Using udev with Oracle Architecture (RAC & ASM) - Red Hat 4.0
(Doc ID 371814.1)
Last updated on DECEMBER 25, 2019
Applies to:Oracle Database - Enterprise Edition - Version 10.2.0.1 to 10.2.0.2 [Release 10.2]
Oracle Database Cloud Schema Service - Version N/A and later
Oracle Database Exadata Express Cloud Service - Version N/A and later
Oracle Database Exadata Cloud Machine - Version N/A and later
Oracle Cloud Infrastructure - Database Service - Version N/A and later
Red Hat Enterprise Linux Advanced Server x86-64 (AMD Opteron Architecture)
Red Hat Enterprise Linux Advanced Server Itanium
For Linux platforms the LUNs presented from a SAN, NAS or SCSI devices are identified with the path /dev/sdX. (/dev/sda, dev/sdb, etc). There is a common issue when disks are removed from the system (due to failures), changing the name.
Example: having /dev/sda, /dev/sdb, /dev/sdc, if disk /dev/sdb fails on the next reboot the system will discover /dev/sda and /dev/sdb, but /dev/sdb had the content originally referenced by /dev/sdc.

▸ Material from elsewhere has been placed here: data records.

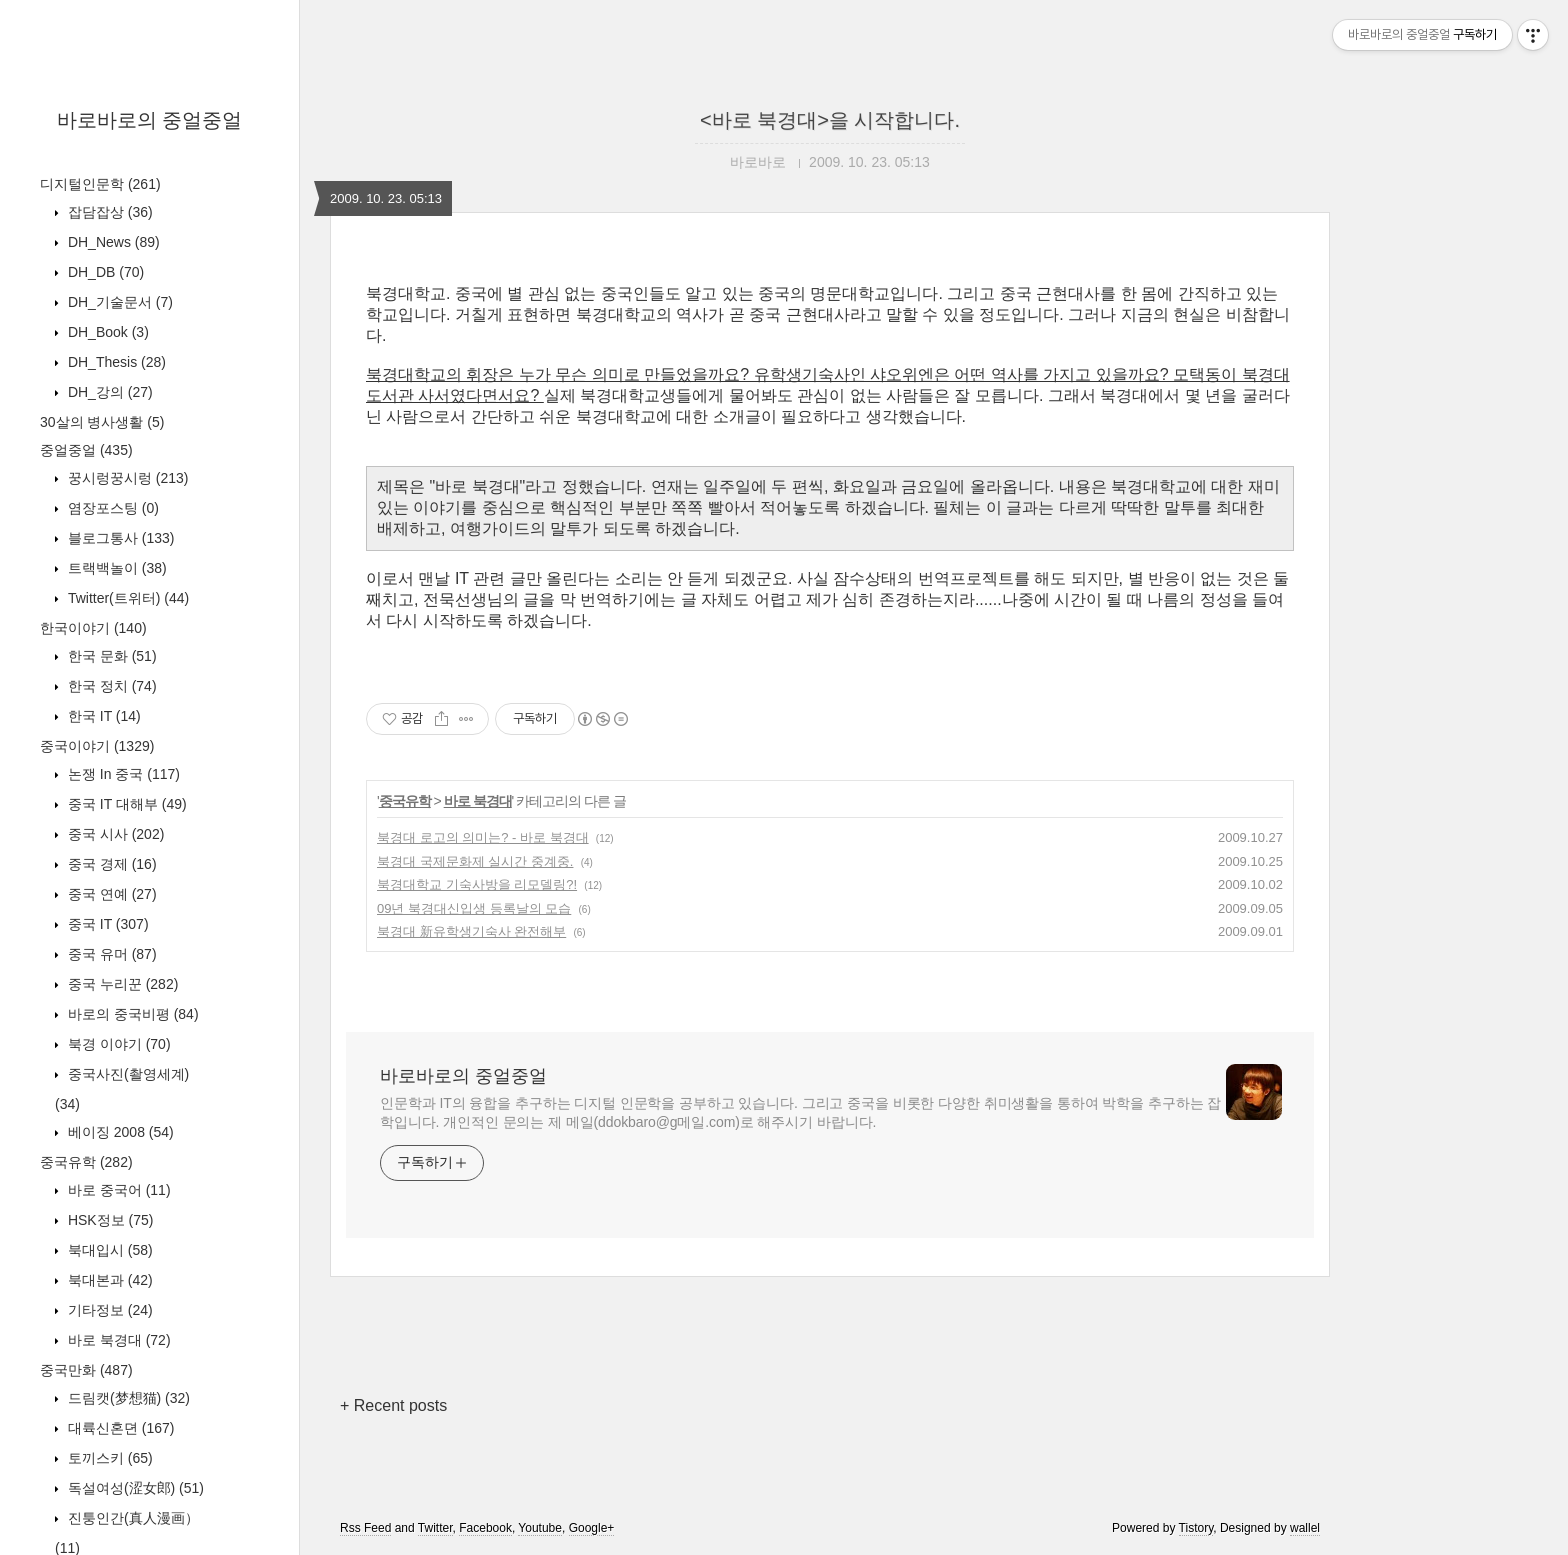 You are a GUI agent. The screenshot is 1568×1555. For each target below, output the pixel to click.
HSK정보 (108, 1220)
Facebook (485, 1528)
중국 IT (106, 924)
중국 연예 (110, 894)
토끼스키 (108, 1458)
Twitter (435, 1528)
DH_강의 (108, 392)
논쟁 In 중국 (122, 774)
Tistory (1196, 1528)
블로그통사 (119, 538)
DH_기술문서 (118, 302)
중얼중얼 (86, 450)
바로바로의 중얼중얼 (150, 120)
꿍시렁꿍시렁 (126, 478)
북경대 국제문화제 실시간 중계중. (475, 861)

This is more a problem when using RAC environments. If the devices are bound to raw, it wont change because there is a static file (/etc/sysconfig/rawdevices or /etc/rc.local), where the bindind is executed. At the application level it could be a problem. For example, Oracle, will reference /dev/raw/raw2 for the OCR or Voting disk, but starting CRS will fail because of the content of the device is not the OCR or the voting disk.
Similar situation could apply to disks used by ASM where after the reboot the disk is not an ASM disk. ASMLIB is not a problem because it reads the content of the header and creates the block device under /dev/oracleasm/disks after finding the correct ASMLIB label.
The solution to avoid this type of situations is to guarantee consistent names for the devices through reboots. Linux 2.6 introduced udev as a mechanism to dynamically manage all type of devices, including disks.
This document presents details about how to configure udev and create persistent names and use these names in a RAC configuration, for OCR, Voting Disks and ASM disks.
The intended audience is people with general knowledge of configuring disks on Linux environments and RAC knowledge.
The hardware referenced in the document is a low end or low profile storage. As mentioned in the document, the number of partitions in the disks wont be appropiated for production environments.